**Task details**
Set down, exactly and only, everything from the line containing "Return Policy" down to the line containing "FEBRUARY 6, 2026" in the data below; the pictures are not part of the copy.
+---+
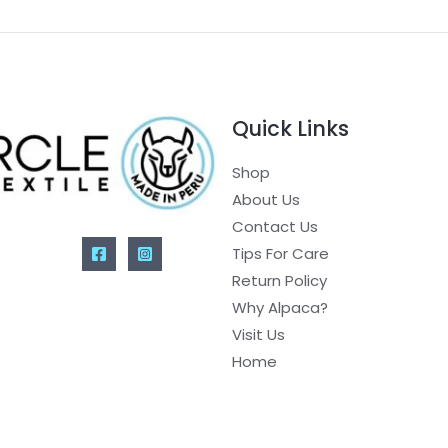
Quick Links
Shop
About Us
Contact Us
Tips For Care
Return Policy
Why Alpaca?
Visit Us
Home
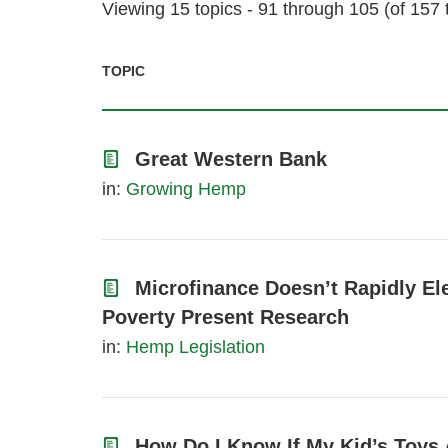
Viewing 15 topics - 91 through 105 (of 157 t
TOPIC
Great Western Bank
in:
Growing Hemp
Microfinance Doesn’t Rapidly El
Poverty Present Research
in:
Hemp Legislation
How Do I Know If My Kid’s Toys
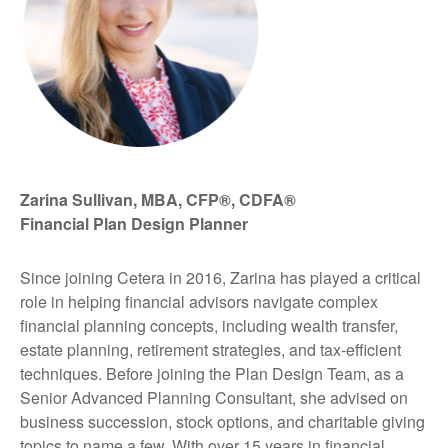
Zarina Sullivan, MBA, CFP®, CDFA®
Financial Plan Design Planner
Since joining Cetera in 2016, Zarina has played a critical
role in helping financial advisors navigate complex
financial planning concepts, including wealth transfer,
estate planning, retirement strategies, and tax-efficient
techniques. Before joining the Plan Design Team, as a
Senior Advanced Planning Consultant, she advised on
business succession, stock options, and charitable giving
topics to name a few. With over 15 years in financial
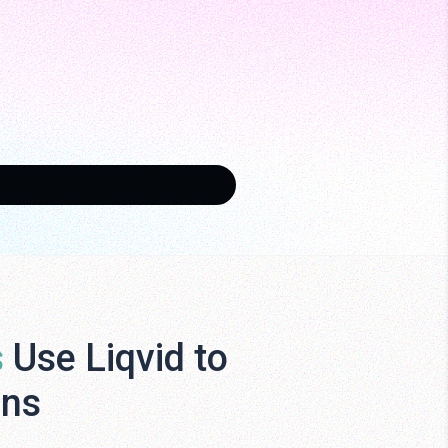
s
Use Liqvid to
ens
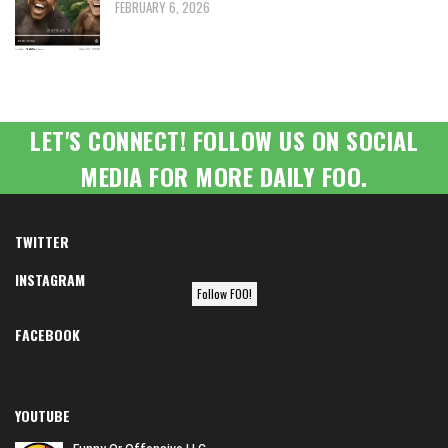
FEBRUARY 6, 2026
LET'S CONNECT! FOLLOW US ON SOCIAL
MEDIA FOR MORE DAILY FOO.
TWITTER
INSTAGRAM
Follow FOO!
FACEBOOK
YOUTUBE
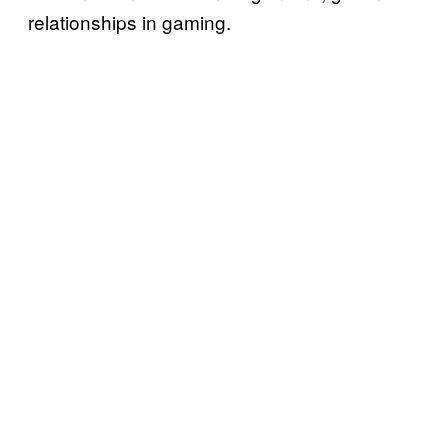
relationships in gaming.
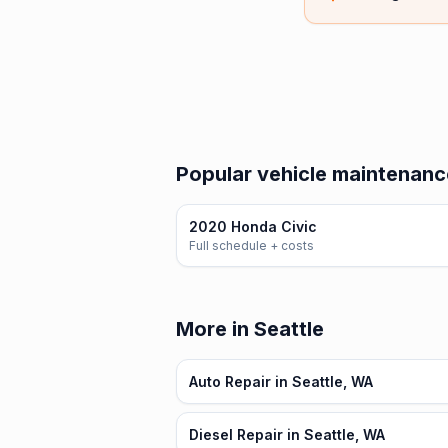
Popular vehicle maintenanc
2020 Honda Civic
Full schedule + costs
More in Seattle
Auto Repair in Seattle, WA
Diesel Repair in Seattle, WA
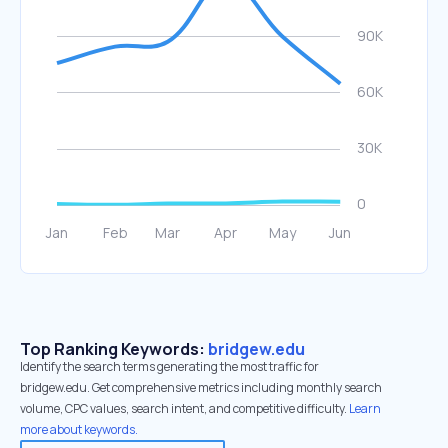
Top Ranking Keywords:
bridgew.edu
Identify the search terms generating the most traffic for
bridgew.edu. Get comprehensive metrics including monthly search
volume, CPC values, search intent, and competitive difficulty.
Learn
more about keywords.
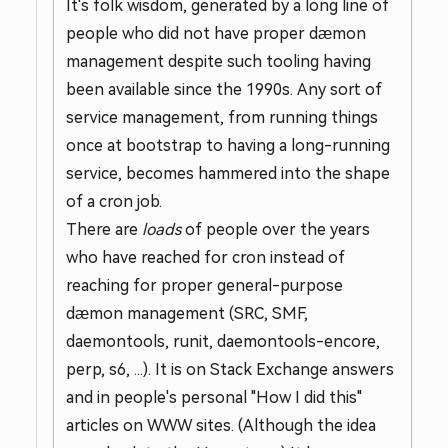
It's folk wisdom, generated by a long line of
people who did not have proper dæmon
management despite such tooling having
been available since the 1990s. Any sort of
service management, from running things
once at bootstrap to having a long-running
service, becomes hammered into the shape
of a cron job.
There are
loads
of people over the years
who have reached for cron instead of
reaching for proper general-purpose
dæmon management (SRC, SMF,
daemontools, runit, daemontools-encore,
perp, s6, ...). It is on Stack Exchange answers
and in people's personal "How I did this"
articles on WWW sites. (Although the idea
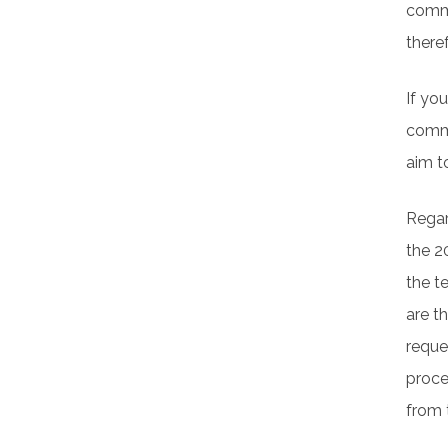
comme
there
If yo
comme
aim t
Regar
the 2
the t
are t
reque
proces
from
+---+
**Result of this exercise**
Return Policy
Why Alpaca?
Visit Us
Home
Viewing 15 topics - 91 through 105 (of 157 t
TOPIC
Great Western Bank
in:
Growing Hemp
Microfinance Doesn’t Rapidly El
Poverty Present Research
in:
Hemp Legislation
How Do I Know If My Kid’s Toys
Zarina Sullivan, MBA, CFP®, CDFA®
Financial Plan Design Planner
Since joining Cetera in 2016, Zarina has played a critical
role in helping financial advisors navigate complex
financial planning concepts, including wealth transfer,
estate planning, retirement strategies, and tax-efficient
techniques. Before joining the Plan Design Team, as a
Senior Advanced Planning Consultant, she advised on
business succession, stock options, and charitable giving
topics to name a few. With over 15 years in financial
s
Use Liqvid to
ens
FEBRUARY 6, 2026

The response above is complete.